Source material:
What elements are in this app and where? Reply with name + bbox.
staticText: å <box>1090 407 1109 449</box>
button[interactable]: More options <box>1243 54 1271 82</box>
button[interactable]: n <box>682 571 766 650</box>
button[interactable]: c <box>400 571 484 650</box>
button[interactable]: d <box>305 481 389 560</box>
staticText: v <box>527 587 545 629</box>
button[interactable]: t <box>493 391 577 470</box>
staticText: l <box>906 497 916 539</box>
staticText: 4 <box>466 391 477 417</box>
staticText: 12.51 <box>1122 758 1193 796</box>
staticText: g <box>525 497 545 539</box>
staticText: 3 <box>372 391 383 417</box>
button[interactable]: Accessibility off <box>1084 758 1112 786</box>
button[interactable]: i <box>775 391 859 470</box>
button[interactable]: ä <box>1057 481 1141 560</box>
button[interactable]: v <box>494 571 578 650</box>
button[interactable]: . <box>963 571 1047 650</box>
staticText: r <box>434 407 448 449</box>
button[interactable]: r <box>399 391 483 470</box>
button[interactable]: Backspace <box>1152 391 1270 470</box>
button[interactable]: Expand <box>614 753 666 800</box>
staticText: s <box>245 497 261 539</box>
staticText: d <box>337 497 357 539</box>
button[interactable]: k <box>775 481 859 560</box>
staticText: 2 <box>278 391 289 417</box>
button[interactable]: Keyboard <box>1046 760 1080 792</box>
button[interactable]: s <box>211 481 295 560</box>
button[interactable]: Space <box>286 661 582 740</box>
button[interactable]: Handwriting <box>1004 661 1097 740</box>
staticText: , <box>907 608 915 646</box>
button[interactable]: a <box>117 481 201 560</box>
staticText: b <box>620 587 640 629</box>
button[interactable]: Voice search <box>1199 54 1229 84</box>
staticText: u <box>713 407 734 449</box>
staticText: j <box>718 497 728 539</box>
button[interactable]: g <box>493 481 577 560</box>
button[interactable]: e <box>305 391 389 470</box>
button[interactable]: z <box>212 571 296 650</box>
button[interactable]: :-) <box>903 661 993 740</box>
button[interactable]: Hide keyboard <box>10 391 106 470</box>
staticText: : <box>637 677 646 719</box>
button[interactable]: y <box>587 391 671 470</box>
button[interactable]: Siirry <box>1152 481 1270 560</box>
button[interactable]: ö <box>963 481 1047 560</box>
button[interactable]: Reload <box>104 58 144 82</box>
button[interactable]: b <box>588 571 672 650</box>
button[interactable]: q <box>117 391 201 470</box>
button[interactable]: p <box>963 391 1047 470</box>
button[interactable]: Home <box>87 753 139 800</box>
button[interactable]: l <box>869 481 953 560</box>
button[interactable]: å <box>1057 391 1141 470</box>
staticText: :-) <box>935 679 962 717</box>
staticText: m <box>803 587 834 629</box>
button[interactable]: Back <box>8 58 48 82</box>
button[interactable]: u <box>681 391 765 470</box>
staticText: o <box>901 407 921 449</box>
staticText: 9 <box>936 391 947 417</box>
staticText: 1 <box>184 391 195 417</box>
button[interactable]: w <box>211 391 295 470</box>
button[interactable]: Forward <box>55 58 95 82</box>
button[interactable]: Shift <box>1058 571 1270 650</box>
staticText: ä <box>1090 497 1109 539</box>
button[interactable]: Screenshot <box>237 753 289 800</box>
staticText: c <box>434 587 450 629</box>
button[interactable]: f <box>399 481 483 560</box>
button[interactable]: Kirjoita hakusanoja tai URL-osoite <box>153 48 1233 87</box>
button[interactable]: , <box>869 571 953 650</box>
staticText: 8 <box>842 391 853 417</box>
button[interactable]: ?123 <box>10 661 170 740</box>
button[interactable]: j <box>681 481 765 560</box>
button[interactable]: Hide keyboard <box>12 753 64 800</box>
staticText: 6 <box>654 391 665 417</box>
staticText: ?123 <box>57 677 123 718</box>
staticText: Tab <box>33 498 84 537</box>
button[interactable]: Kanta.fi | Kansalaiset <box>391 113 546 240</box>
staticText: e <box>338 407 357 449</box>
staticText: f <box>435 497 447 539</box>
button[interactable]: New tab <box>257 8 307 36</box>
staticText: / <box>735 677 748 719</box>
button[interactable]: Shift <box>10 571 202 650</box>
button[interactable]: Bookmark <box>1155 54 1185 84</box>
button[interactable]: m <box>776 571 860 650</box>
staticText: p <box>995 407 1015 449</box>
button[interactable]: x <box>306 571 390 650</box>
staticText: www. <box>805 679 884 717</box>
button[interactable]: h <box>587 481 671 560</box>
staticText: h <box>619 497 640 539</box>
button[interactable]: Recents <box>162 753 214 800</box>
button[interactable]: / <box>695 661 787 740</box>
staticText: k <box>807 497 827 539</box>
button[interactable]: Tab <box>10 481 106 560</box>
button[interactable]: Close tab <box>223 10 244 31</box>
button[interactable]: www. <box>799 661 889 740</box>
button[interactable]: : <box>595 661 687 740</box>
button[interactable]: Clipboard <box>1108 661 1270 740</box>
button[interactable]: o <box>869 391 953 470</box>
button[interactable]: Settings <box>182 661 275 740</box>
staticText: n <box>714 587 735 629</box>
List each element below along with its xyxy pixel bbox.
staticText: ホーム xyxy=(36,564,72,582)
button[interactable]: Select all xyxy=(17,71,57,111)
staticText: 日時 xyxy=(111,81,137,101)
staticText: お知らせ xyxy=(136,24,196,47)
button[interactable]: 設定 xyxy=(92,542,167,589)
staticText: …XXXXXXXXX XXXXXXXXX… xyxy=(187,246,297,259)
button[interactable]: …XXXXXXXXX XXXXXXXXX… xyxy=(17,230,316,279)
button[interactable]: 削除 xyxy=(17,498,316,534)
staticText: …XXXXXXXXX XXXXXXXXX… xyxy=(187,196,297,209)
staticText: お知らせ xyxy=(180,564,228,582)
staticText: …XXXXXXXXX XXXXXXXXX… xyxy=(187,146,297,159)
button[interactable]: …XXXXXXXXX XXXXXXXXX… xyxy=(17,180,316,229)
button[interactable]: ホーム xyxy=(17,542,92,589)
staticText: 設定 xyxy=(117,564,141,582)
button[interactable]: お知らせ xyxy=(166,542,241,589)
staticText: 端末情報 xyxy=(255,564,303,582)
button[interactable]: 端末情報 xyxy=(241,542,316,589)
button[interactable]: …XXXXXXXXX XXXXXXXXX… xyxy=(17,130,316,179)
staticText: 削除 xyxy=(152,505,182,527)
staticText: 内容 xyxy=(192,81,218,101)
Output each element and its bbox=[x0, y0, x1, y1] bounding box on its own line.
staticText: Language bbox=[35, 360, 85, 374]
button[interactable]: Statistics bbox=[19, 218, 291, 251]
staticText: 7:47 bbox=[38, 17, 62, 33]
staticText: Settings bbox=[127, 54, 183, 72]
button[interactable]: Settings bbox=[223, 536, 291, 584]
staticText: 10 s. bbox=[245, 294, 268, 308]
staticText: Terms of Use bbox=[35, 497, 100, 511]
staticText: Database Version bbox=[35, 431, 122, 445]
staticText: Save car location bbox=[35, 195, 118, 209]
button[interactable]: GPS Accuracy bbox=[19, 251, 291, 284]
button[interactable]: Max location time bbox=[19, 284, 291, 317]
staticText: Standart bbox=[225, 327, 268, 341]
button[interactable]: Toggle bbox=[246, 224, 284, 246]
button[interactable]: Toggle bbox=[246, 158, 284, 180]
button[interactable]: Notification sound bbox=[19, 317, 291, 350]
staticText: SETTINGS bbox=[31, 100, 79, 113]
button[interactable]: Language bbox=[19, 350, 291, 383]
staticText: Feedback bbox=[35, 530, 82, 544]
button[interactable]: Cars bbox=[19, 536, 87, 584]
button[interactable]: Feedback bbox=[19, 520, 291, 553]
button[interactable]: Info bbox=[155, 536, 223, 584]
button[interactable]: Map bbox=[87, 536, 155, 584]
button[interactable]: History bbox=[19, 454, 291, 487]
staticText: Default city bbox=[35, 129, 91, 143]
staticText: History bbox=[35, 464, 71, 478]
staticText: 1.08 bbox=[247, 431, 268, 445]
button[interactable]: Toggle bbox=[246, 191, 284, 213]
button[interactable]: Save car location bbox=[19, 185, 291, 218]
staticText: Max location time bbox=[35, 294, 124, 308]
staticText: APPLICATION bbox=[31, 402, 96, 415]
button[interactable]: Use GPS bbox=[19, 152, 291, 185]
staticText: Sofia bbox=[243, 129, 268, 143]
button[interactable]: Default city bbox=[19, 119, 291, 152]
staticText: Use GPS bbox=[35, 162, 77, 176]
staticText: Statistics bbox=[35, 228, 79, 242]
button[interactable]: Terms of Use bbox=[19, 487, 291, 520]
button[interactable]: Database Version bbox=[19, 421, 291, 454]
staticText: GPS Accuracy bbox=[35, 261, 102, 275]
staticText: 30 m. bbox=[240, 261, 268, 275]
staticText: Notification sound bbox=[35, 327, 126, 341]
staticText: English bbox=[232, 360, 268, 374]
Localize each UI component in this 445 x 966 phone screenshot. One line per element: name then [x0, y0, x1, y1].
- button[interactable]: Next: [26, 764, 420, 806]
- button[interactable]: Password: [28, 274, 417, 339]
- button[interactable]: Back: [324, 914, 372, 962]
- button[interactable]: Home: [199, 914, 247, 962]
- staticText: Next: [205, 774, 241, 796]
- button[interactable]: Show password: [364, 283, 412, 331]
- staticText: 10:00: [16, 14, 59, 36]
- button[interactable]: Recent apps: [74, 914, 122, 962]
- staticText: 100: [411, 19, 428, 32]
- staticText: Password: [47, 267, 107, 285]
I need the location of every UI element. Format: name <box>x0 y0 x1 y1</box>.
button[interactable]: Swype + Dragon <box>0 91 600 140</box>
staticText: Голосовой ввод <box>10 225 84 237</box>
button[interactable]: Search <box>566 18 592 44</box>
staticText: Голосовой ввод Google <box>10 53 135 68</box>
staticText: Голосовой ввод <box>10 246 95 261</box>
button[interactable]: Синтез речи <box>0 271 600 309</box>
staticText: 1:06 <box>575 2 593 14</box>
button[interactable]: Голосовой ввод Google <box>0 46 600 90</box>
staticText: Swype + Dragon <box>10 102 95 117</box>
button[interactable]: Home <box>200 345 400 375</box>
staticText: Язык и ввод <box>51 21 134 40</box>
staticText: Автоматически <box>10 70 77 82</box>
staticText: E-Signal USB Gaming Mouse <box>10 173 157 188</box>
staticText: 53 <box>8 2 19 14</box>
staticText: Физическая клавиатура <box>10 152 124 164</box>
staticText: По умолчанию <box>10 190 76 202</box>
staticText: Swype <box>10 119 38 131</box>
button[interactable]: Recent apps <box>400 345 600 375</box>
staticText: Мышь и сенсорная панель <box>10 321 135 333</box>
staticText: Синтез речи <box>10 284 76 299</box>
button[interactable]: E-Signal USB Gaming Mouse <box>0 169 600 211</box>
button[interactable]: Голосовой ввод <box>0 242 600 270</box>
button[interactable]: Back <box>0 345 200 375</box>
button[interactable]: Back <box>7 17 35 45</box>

Exercise:
Whenever "History" occurs in a line above, copy that line.

Solution to the exercise:
button[interactable]: History bbox=[19, 454, 291, 487]
staticText: History bbox=[35, 464, 71, 478]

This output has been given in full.